Gilead has touted its Gilead Access Program in several news releases since it was unveiled nearly three years ago. In April 2003, Gilead said it would make tenofovir available in all of Africa plus dozens of other developing nations "at no profit."

In February, the international humanitarian group Doctors Without Borders issued a scathing report that concluded the company has failed to gain regulatory approval in nearly all the impoverished countries it promised to serve.

On the same day in New Delhi, activists protested Gilead's plans to patent tenofovir in India, which has the most AIDS cases of any country. Close to 6 million people are living with the AIDS virus in India. Tenofovir has been available generically in India since last year and activists fear the cheaper drugs will disappear if Gilead is granted a patent.

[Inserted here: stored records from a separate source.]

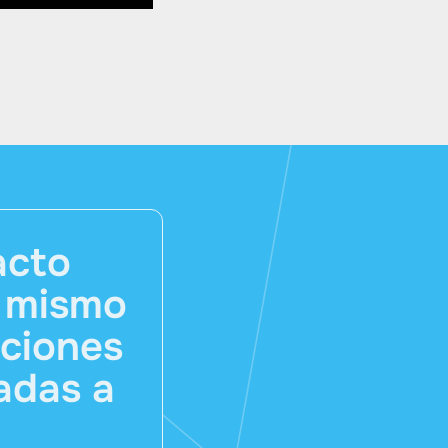
acto
y mismo
uciones
adas a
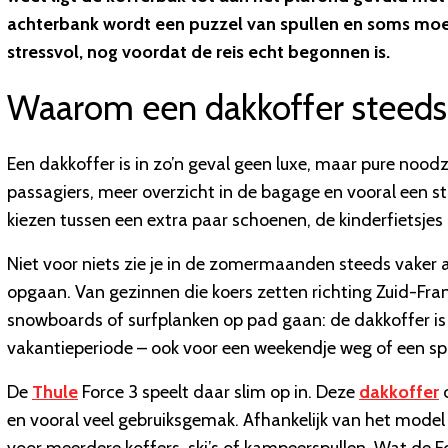
achterbank wordt een puzzel van spullen en soms moet e
stressvol, nog voordat de reis echt begonnen is.
Waarom een dakkoffer steeds 
Een dakkoffer is in zo’n geval geen luxe, maar pure noodza
passagiers, meer overzicht in de bagage en vooral een s
kiezen tussen een extra paar schoenen, de kinderfietsje
Niet voor niets zie je in de zomermaanden steeds vaker
opgaan. Van gezinnen die koers zetten richting Zuid-Frankri
snowboards of surfplanken op pad gaan: de dakkoffer is 
vakantieperiode – ook voor een weekendje weg of een spor
De
Thule
Force 3 speelt daar slim op in. Deze
dakkoffer
c
en vooral veel gebruiksgemak. Afhankelijk van het model 
voor meerdere koffers, ski’s of kampeerspullen. Wat de F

"We certainly believe in intellectual property around the world," Gilead chief executive John Martin said. "On principal we believe that our product should be patented."

What's more, Martin said, critics should give Gilead a chance to get its drugs approved by government regulators in each of the poor countries where it has promised access. Several countries having been reviewing the company's applications for two years, he said.

"We are one small company in a big world where billions of dollars are being put at the problem of AIDS," Martin said. "I am proud of what we have been able to accomplish and look forward to what we'll do in the future."